Brasília, 02 de dezembro de 2007.
Nessa semana,
conversando com um jovem de nossa comunidade,
ele me disse: Olha, pastor, uma boa parcela
de minha família não comemora o Natal, pois
julgam tratar-se de uma festa idólatra: árvore,
Papai Noel, presentes/ofertas... O mesmo acontece
também na Páscoa.
Lembrei-me, com
tristeza, do Hilário, que saiu da comunidade
Martim Lutero em Panambi, porque simplesmente
não concordava que na festinha de Natal do
Culto Infantil entrasse o Papai Noel trazendo
os presentes para a molecada. A questão foi
debatida em Presbitério, posta em votação,
como é bom costume na IECLB, onde foi decidida
a permanência do velhinho, sendo que não afetava
a sã doutrina luterana.
Agora, na verdade,
tudo depende de como tratamos as tradições
do mundo em relação ao Evangelho. Por exemplo,
existem aqueles que aproveitam o Carnaval
para se esbaldar na folia, rompendo todo e
qualquer limite. Todavia, há aqueles que aproveitam
o feriado para se retirarem e refletirem sobre
sua relação com Deus. Teremos em 2008 a oportunidade
desse encontro em Formosa.
Voltando ao tema
do culto, a Coroa de Advento tem a sua origem
numa tradição pagã européia. Ou seja, vem
de antes do cristianismo. No inverno, se acendiam
algumas velas que apontavam ao "fogo
do deus sol" com a esperança de que a
luz e o seu calor voltassem após o inverno.

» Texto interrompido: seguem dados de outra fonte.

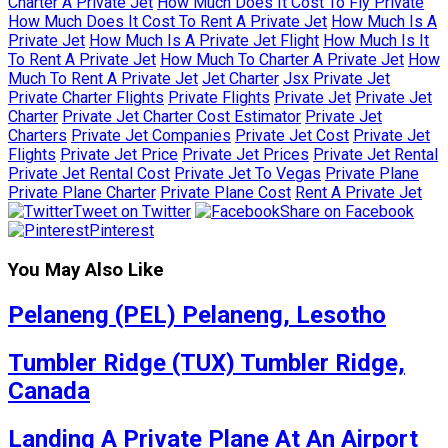
Charter A Private Jet
How Much Does It Cost To Fly Private
How Much Does It Cost To Rent A Private Jet
How Much Is A
Private Jet
How Much Is A Private Jet Flight
How Much Is It
To Rent A Private Jet
How Much To Charter A Private Jet
How
Much To Rent A Private Jet
Jet Charter
Jsx Private Jet
Private Charter Flights
Private Flights
Private Jet
Private Jet
Charter
Private Jet Charter Cost Estimator
Private Jet
Charters
Private Jet Companies
Private Jet Cost
Private Jet
Flights
Private Jet Price
Private Jet Prices
Private Jet Rental
Private Jet Rental Cost
Private Jet To Vegas
Private Plane
Private Plane Charter
Private Plane Cost
Rent A Private Jet
Tweet on Twitter
Share on Facebook
Pinterest
You May Also Like
Pelaneng (PEL) Pelaneng, Lesotho
Tumbler Ridge (TUX) Tumbler Ridge,
Canada
Landing A Private Plane At An Airport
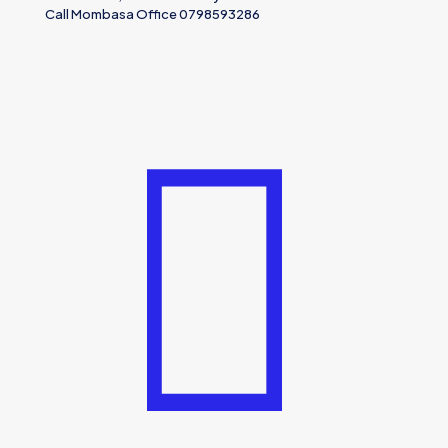
Call Mombasa Office 0798593286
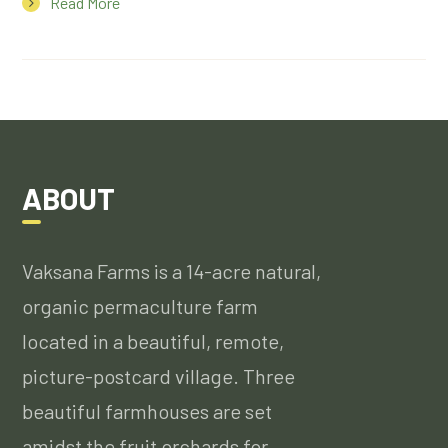
Read More
ABOUT
Vaksana Farms is a 14-acre natural,
organic permaculture farm
located in a beautiful, remote,
picture-postcard village. Three
beautiful farmhouses are set
amidst the fruit orchards for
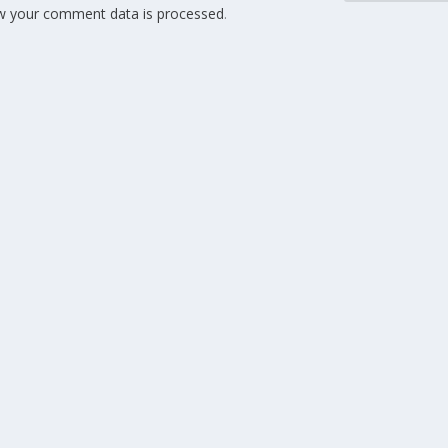
w your comment data is processed
.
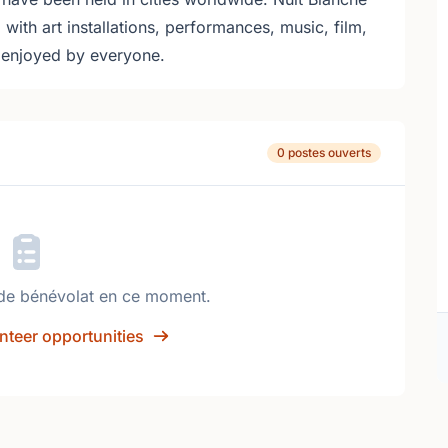
ed with art installations, performances, music, film,
e enjoyed by everyone.
0 postes ouverts
de bénévolat en ce moment.
nteer opportunities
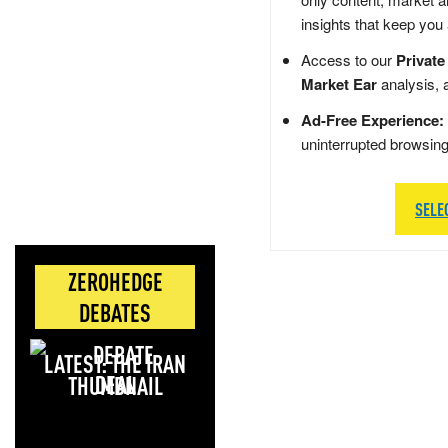
insights that keep you
Access to our
Private
Market Ear
analysis, 
Ad-Free Experience:
uninterrupted browsin
SELE
ZEROHEDGE
DEBATES
LATEST: THE IRAN
DEAL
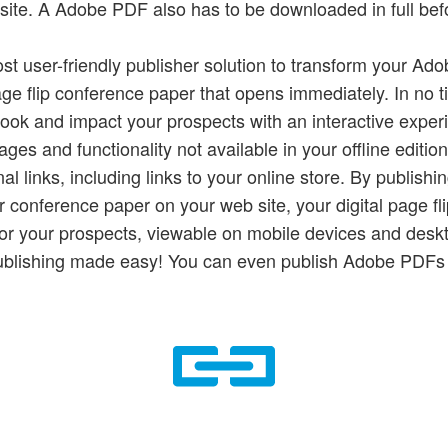
site. A Adobe PDF also has to be downloaded in full befo
ost user-friendly publisher solution to transform your Ad
age flip conference paper that opens immediately. In no 
book and impact your prospects with an interactive exper
ges and functionality not available in your offline editio
al links, including links to your online store. By publish
ur conference paper on your web site, your digital page f
 for your prospects, viewable on mobile devices and desk
ublishing made easy! You can even publish Adobe PDFs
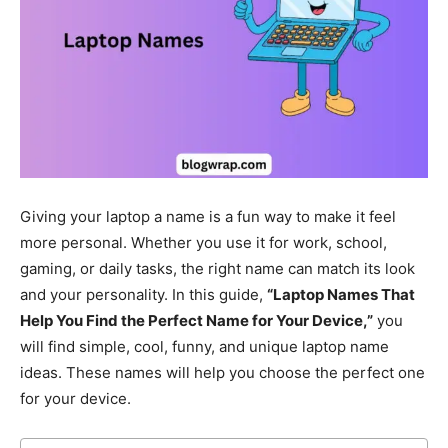
Giving your laptop a name is a fun way to make it feel
more personal. Whether you use it for work, school,
gaming, or daily tasks, the right name can match its look
and your personality. In this guide,
“Laptop Names That
Help You Find the Perfect Name for Your Device,”
you
will find simple, cool, funny, and unique laptop name
ideas. These names will help you choose the perfect one
for your device.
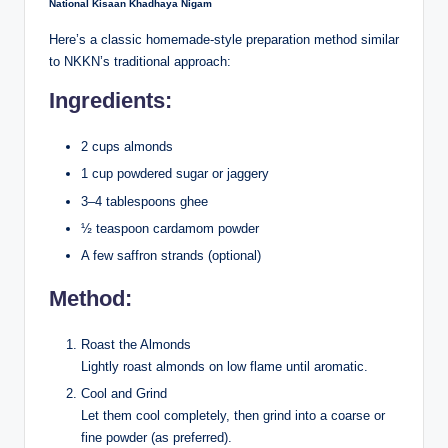
National Kisaan Khadhaya Nigam
Here’s a classic homemade-style preparation method similar
to NKKN’s traditional approach:
Ingredients:
2 cups almonds
1 cup powdered sugar or jaggery
3–4 tablespoons ghee
½ teaspoon cardamom powder
A few saffron strands (optional)
Method:
Roast the Almonds
Lightly roast almonds on low flame until aromatic.
Cool and Grind
Let them cool completely, then grind into a coarse or
fine powder (as preferred).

Lembrando sempre, que no Hemisfério Norte,
agora é inverno. Os primeiros missionários
cristãos entre os povos bárbaros aproveitaram
essa tradição antiga para evangelizar. Eles
partiam dos costumes tradicionais do povo
para ensinar-lhes a fé cristã. Ainda hoje,
muitos missionários cristãos entre povos indígenas
atuam com a mesma metodologia. Assim, a coroa
de advento, costume antiqüíssimo, traz ainda
hoje uma grande quantia de símbolos que apontam
às verdades bíblicas e à fé cristã. Vejam,
por exemplo...
A FORMA - O círculo
não tem princípio, nem fim. É sinal do amor
de Deus que é eterno, sem princípio e nem
fim. Conseqüentemente, refere-se também ao
nosso amor para com Deus e o amor ao próximo
que nunca deve terminar. Além disso, o círculo
dá uma idéia de "elo", de união
entre Deus e as pessoas, uma grande "aliança".

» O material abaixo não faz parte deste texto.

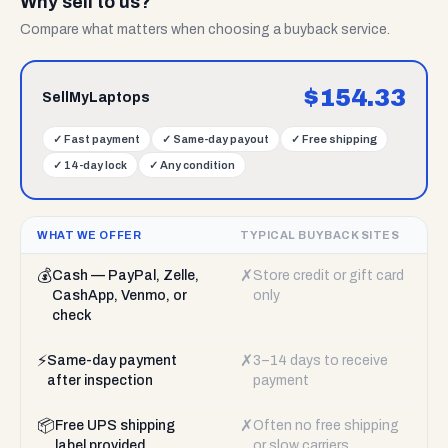
Why sell to us?
Compare what matters when choosing a buyback service.
$
154.33
SellMyLaptops
✓
Fast payment
✓
Same-day payout
✓
Free shipping
✓
14-day lock
✓
Any condition
WHAT WE OFFER
TYPICAL BUYBACK SITES
💰
✗
Cash — PayPal, Zelle,
Store credit or gift card
CashApp, Venmo, or
only
check
⚡
✗
Same-day payment
3–14 days to receive
after inspection
payment
📦
✗
Free UPS shipping
Often no free shipping
label provided
or slow carriers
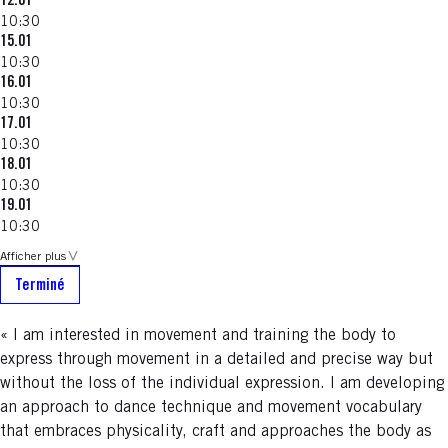
12.01
10:30
15.01
10:30
16.01
10:30
17.01
10:30
18.01
10:30
19.01
10:30
Afficher plus
Terminé
« I am interested in movement and training the body to
express through movement in a detailed and precise way but
without the loss of the individual expression. I am developing
an approach to dance technique and movement vocabulary
that embraces physicality, craft and approaches the body as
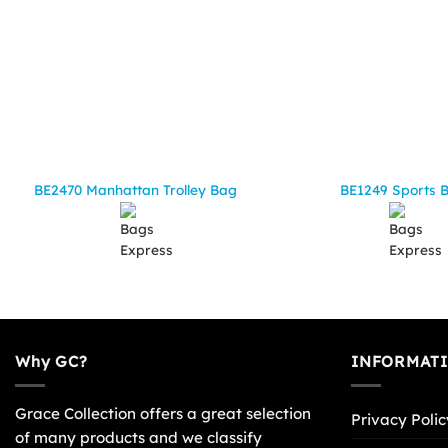
BE2470 Manhattan Trolley Bag
BE1249 Sports 
Why GC?
INFORMAT
Grace Collection offers a great selection
Privacy Polic
of many products and we classify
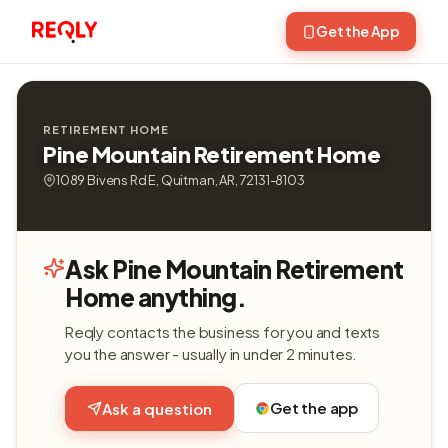
Get the App
RETIREMENT HOME
Pine Mountain Retirement Home
1089 Bivens Rd E, Quitman, AR, 72131-8103
Ask Pine Mountain Retirement
Home anything.
Reqly contacts the business for you and texts
you the answer - usually in under 2 minutes.
Get the app
Ask a question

Ao realizarmos um culto de bênção matrimonial
também lembramos essa grande verdade. Deus
se compromete com o casal. Eles comprometem-se
entre si. No Advento lembramos o comprometimento
de Deus com seu povo. E, o povo de Deus, unido
como corrente, atuando pelo amor nesse mundo.
RAMOS – O verde
é a cor da esperança e da vida. Eu pude experimentar
essa verdade chegando ao DF em agosto no auge
da seca, vendo tudo brotar com as primeiras
chuvas. Tudo era tão seco, sem graça, mas
ganhou vida, nova vida. Tal fato lembra o
tradicional hino: Chuvas de bênçãos teremos:
É a promessa de Deus! Deus quer que esperemos
a sua graça, o seu perdão misericordioso e
a glória da vida eterna no final de nossa
jornada aqui nesse mundo. Muitas bênçãos foram
derramadas pelo Senhor Jesus, em sua primeira
vinda. Agora, com esperança renovada, aguardamos
a consumação na sua segunda e definitiva volta.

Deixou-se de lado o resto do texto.